- Exercise details
Keep only the lines of the material below that contain the word "课后作业". Copy those lines.
+===+
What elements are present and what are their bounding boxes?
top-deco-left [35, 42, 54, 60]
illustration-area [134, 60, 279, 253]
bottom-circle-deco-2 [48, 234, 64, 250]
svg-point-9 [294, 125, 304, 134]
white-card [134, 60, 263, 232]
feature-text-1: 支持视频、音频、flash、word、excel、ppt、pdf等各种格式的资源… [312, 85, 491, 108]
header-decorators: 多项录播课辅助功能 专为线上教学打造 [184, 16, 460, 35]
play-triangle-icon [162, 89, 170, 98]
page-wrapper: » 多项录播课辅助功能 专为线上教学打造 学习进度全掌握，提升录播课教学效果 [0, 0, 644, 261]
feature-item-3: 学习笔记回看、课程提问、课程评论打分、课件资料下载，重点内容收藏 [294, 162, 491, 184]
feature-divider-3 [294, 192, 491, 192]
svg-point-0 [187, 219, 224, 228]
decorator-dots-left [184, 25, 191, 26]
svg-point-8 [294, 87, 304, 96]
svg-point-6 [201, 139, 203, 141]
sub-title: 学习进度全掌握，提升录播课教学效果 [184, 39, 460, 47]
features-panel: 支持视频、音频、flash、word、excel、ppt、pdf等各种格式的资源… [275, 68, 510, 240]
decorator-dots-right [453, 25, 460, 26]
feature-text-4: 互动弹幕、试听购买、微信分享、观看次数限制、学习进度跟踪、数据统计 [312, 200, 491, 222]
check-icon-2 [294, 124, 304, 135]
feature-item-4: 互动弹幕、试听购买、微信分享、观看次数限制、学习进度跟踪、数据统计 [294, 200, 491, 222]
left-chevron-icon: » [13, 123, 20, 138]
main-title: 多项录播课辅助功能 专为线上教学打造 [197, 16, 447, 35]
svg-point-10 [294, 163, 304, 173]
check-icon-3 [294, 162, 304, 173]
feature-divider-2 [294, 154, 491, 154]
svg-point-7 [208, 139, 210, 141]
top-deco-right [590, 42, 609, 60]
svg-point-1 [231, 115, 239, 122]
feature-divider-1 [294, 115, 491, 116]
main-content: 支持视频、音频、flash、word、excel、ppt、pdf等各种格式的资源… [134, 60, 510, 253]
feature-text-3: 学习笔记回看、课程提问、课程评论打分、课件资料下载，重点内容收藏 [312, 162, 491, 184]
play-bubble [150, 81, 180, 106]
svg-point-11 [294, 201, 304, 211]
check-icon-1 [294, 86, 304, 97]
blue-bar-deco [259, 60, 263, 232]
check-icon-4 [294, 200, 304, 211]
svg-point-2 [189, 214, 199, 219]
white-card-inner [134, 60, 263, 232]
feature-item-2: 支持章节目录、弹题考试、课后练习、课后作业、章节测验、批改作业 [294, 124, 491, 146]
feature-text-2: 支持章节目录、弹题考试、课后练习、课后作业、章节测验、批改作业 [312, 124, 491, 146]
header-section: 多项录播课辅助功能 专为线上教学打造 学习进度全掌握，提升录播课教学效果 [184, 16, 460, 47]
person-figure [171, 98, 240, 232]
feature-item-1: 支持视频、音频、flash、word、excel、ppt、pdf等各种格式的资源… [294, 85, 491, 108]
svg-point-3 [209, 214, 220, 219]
+===+
- Answer to this task
feature-item-2: 支持章节目录、弹题考试、课后练习、课后作业、章节测验、批改作业 [294, 124, 491, 146]
feature-text-2: 支持章节目录、弹题考试、课后练习、课后作业、章节测验、批改作业 [312, 124, 491, 146]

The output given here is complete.